Reference Architecture — Data Flow (Medallion)¶
TL;DR: Bronze stores raw, silver stores cleaned-and-conformed, gold stores business-ready. Every transition is a dbt (or Spark) job with tests, version control, and lineage to Purview. Don't skip layers; don't denormalize bronze.
The problem¶
A real analytics platform ingests from dozens of source systems with different schemas, qualities, freshnesses, and retention requirements — and serves dozens of consumer surfaces (BI, APIs, ML, AI agents, regulators) with conflicting needs. Without a strict layered approach, you end up with a god-mode pipeline that nobody can reason about and a single bad deploy breaks every dashboard.
Architecture¶
flowchart LR
subgraph Sources[Source Systems]
S1[OLTP DBs<br/>SQL Server, Cosmos, RDS]
S2[SaaS APIs<br/>Salesforce, ServiceNow]
S3[Files<br/>CSV/Parquet/JSON drops]
S4[Streams<br/>IoT, Kafka, Event Hubs]
S5[On-prem<br/>Teradata, Hadoop, mainframe]
end
subgraph Ingest[Ingestion]
ADF[Azure Data Factory<br/>+ Self-Hosted IR]

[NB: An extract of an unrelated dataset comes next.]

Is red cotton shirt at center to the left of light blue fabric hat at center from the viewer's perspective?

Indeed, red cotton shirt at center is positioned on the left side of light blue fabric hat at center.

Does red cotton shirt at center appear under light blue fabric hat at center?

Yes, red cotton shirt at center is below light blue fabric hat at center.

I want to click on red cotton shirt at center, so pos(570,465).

EH[Event Hubs<br/>+ Capture]
ASA[Stream Analytics<br/>or Fabric RTI]
end
subgraph Bronze[🥉 BRONZE — Raw / Immutable]
B1[(ADLS Gen2<br/>Delta tables<br/>partitioned by ingest_date)]

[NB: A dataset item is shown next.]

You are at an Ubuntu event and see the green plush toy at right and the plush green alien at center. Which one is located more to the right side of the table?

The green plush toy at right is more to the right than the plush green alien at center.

B2[Schema = source schema<br/>+ ingestion metadata]
B3[Retention: 7-90 days hot,<br/>archive cold]
end
subgraph Silver[🥈 SILVER — Cleaned / Conformed]
Sv1[(Delta tables<br/>SCD2 where needed)]
Sv2[Type-cast, deduped,<br/>nulls explicit, PII tagged]
Sv3[Conformed dimensions<br/>+ surrogate keys]
Sv4[Quality tests:<br/>Great Expectations<br/>+ dbt tests]
end
subgraph Gold[🥇 GOLD — Business / Aggregated]
G1[(Star/snowflake schemas<br/>or wide flat tables)]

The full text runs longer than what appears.